Las pérdidas son irreparables

Poblaciones indígenas en peligro, bosques con cientos de especies de plantas, árboles, aves, animales e insectos están asfixiándose o mueren calcinados. El cuadro es desolador.

Según la COICA, están en inminente riesgo de extinción más de 506 pueblos indígenas de la  Cuenca Amazónica.

La WWF alerta que “la Amazonía está ardiendo” y revela que está en riesgo el hábitat de 34 millones de habitantes. Además, que no son solo crisis locales, sino que significan un peligro para la región y el planeta entero (ver gráfico).

Por su parte, la Organización del Tratado de Cooperación Amazónica advierte que la Amazonía es el hogar de 2,5 millones de especies de insectos, 2.500 especies de peces, más de 1.500 especies de aves, 550 de reptiles y 500 de mamíferos.

Tarcisio Granizo pinta un panorama más complejo. “Es una cuestión complicada, ya que se considera que la recuperación de la zona afectada por estos incendios en la Amazonía tomaría entre 100 y 200 años”.

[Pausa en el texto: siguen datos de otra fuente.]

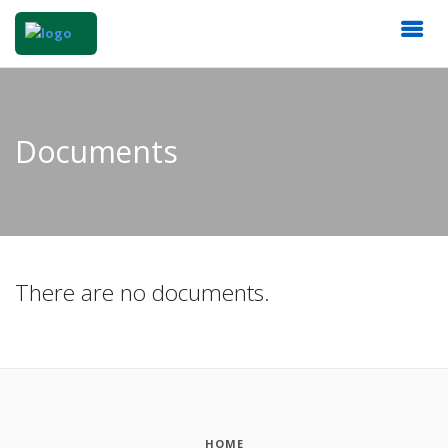
Documents
There are no documents.
HOME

Pero la cuestión es qué hacer de aquí en adelante. El exministro del Ambiente de Ecuador plantea un acuerdo entre los países amazónicos para detener la deforestación a largo plazo.

Claro que esto depende también de los hábitos de alimentación y consumo insostenibles de la sociedad actual, además de las políticas de gobiernos como el de Brasil, que responde a intereses de grandes hacendados y productores.

Cientos de personas protestaron ante la Embajada de Brasil en Quito, igual como lo hicieron en muchas otras ciudades, en defensa de la Amazonía.

Por eso para presionar en defensa de la Amazonía, diversas organizaciones empezaron a salir a las calles como ya lo hicieron la tarde de este viernes 23 de agosto a protestar frente a la Embajada de Brasil en Quito. También a la campaña masiva en redes sociales bajo la etiqueta de #PrayforAmazonia o Roguemos por la Amazonía.

Una conmovedora escena. Un bombero brasileño da agua a un armadillo que se salvó de morir.